Até os noivados e casamentos dos colonos faziam-se, então, por uma maneira deveras sui-generis. Pelas listas de novos imigrantes, que a direção da Colônia recebia antes da chegada do navio em que eles viajavam, os homens solteiros ficavam sabendo quantas moças solteiras ou viúvas estavam prestes a chegar. Separavam-se, então, entre os colonos solteiros ou viúvos, um número igual de pretendentes ao matrimônio. Procedia-se, em seguida, para cada nome de moça, o sorteio de um dos pretendentes. É claro que esse processo de escolha por sorte, não chegava jamais ao conhecimento das futuras companheiras dos colonos.
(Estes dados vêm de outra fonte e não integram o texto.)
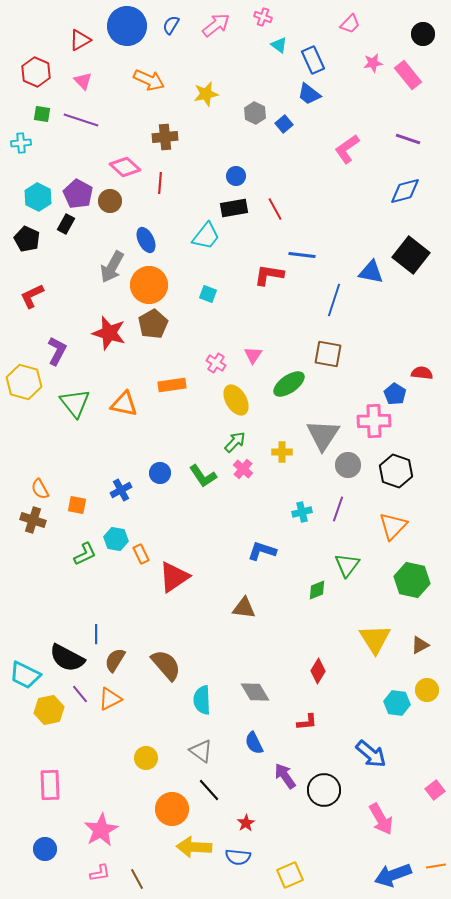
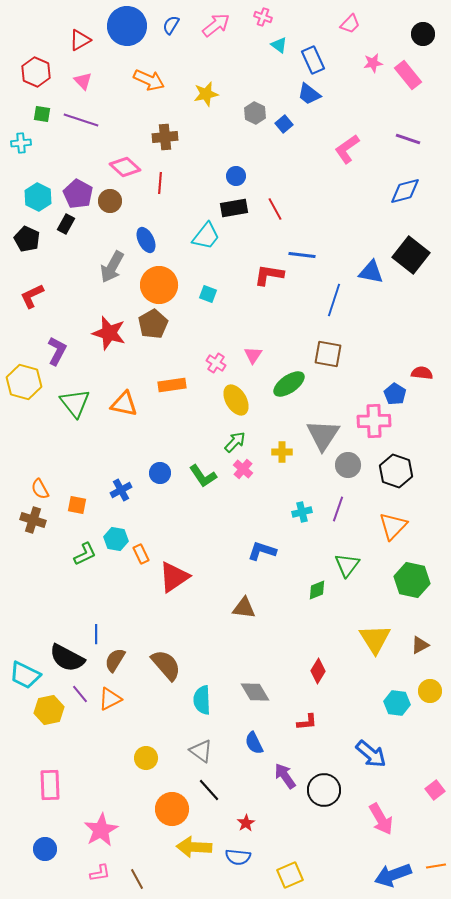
orange circle at (149, 285): moved 10 px right
yellow circle at (427, 690): moved 3 px right, 1 px down
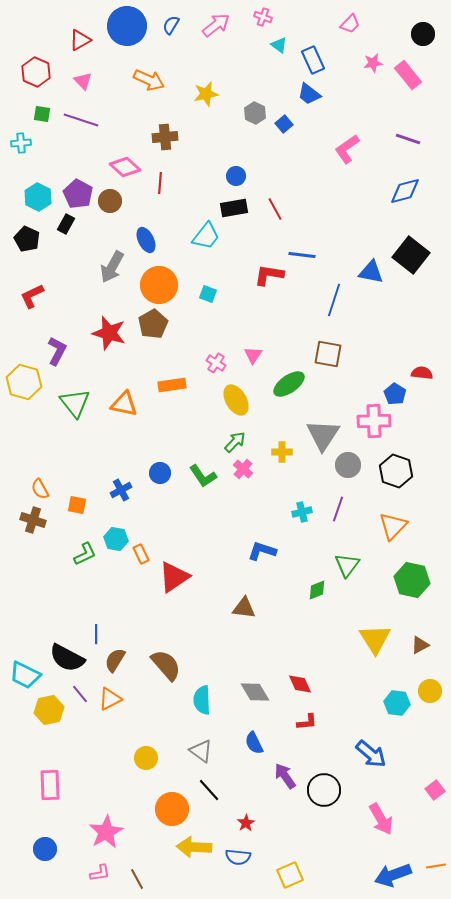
red diamond at (318, 671): moved 18 px left, 13 px down; rotated 55 degrees counterclockwise
pink star at (101, 830): moved 5 px right, 2 px down
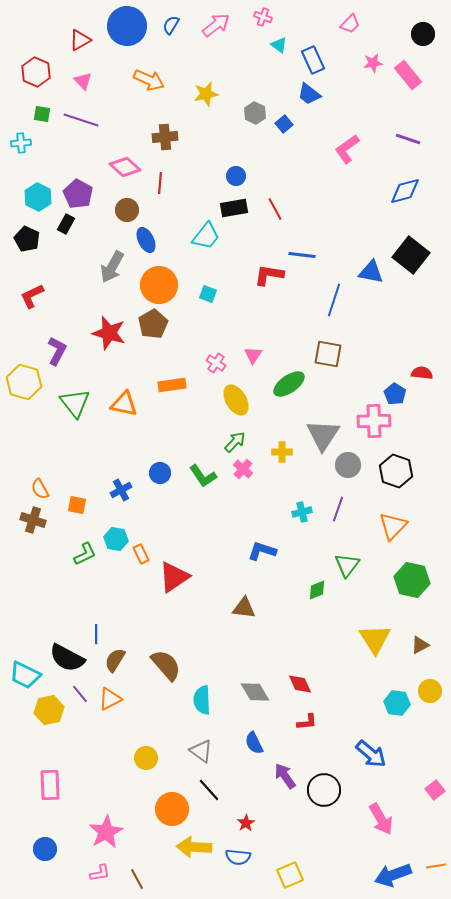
brown circle at (110, 201): moved 17 px right, 9 px down
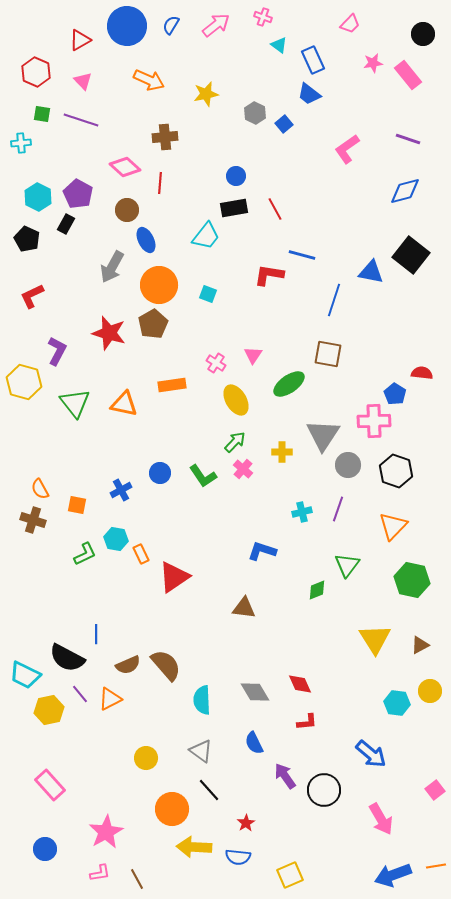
blue line at (302, 255): rotated 8 degrees clockwise
brown semicircle at (115, 660): moved 13 px right, 5 px down; rotated 145 degrees counterclockwise
pink rectangle at (50, 785): rotated 40 degrees counterclockwise
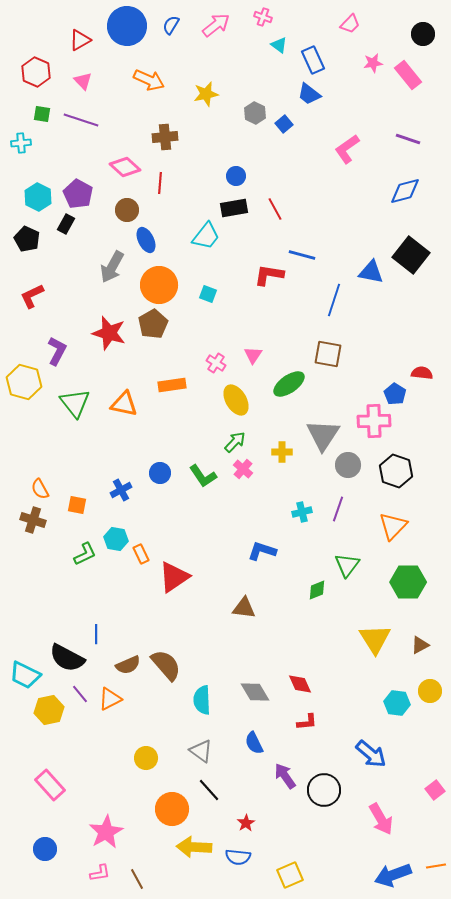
green hexagon at (412, 580): moved 4 px left, 2 px down; rotated 12 degrees counterclockwise
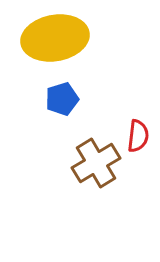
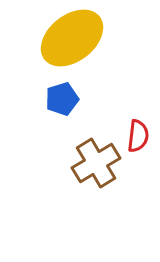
yellow ellipse: moved 17 px right; rotated 28 degrees counterclockwise
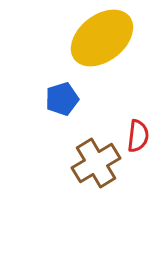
yellow ellipse: moved 30 px right
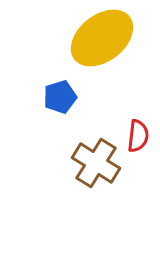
blue pentagon: moved 2 px left, 2 px up
brown cross: rotated 27 degrees counterclockwise
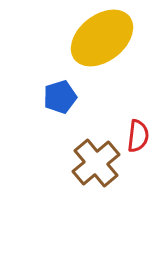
brown cross: rotated 18 degrees clockwise
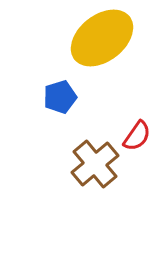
red semicircle: moved 1 px left; rotated 28 degrees clockwise
brown cross: moved 1 px left, 1 px down
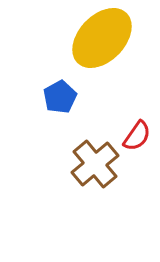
yellow ellipse: rotated 8 degrees counterclockwise
blue pentagon: rotated 12 degrees counterclockwise
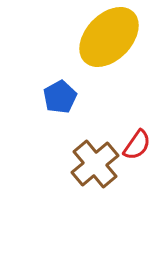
yellow ellipse: moved 7 px right, 1 px up
red semicircle: moved 9 px down
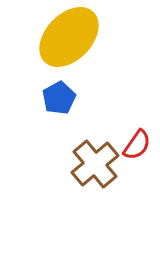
yellow ellipse: moved 40 px left
blue pentagon: moved 1 px left, 1 px down
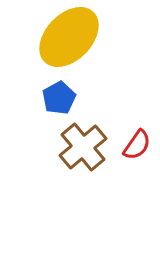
brown cross: moved 12 px left, 17 px up
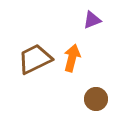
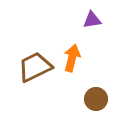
purple triangle: rotated 12 degrees clockwise
brown trapezoid: moved 8 px down
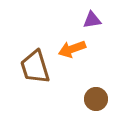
orange arrow: moved 9 px up; rotated 124 degrees counterclockwise
brown trapezoid: rotated 81 degrees counterclockwise
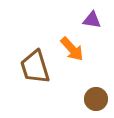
purple triangle: rotated 18 degrees clockwise
orange arrow: rotated 112 degrees counterclockwise
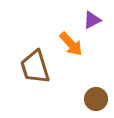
purple triangle: rotated 36 degrees counterclockwise
orange arrow: moved 1 px left, 5 px up
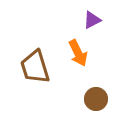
orange arrow: moved 7 px right, 9 px down; rotated 16 degrees clockwise
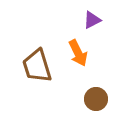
brown trapezoid: moved 2 px right, 1 px up
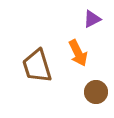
purple triangle: moved 1 px up
brown circle: moved 7 px up
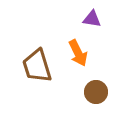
purple triangle: rotated 36 degrees clockwise
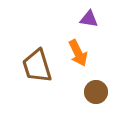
purple triangle: moved 3 px left
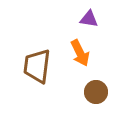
orange arrow: moved 2 px right
brown trapezoid: rotated 24 degrees clockwise
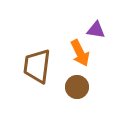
purple triangle: moved 7 px right, 11 px down
brown circle: moved 19 px left, 5 px up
Quando o navio ancorava em Itajaí, São Francisco ou Desterro, os pretendentes iam a bordo, a pretexto de comprar mantimentos. Nesta ocasião, em geral com o auxílio do comandante do navio, era fácil a cada colono identificar entre as recém-vindas, aquela que lhe fora sorteada. Começavam, então, os idílios e todos sem exceção, num gesto de galanteria interessada, procuravam demonstrar às companheiras que eram vítimas de uma verdadeira paixão à primeira vista. Às vezes. informa ainda o Velho Colono Blumenauense, acontecia que a um homem mais velho a sorte destinava uma mocinha, ou ao contrário, uma mulher mais idosa era sorteada para um adolescente, mas ninguém se rebelava. Efetuado o sorteio, não havia possibilidade de trocas. Caso, porém os pares não chegassem a um bom entendimento, o que só excepcionalmente ocorria, então ficavam ambos livres de adiarem seus projetos matrimoniais. Diante dos hábitos modernos, esse sistema atinge as raias do ridículo e do absurdo. Não se pode negar, porém, que ele foi um fator poderoso de harmonia entre os colonos, harmonia de que muito eles careciam para vencerem as dificuldades comuns da vida na selva.
Fonte
O texto acima, faz parte do livro “Pequena história da colonização de Blumenau 1850 – 1883“, de Paulo Malta Ferraz e publicado pela Casa Dr. Blumenau. O mesmo foi republicado na revista Blumenau em Cadernos de abril de 1976 que pode ser acessada no website da Hemeroteca Catarinense.
Com esse pequeno fragmento do livro, é possível ter uma ideia de como foi difícil a vida de nossos antepassados.
As imagens apresentadas são apenas ilustração.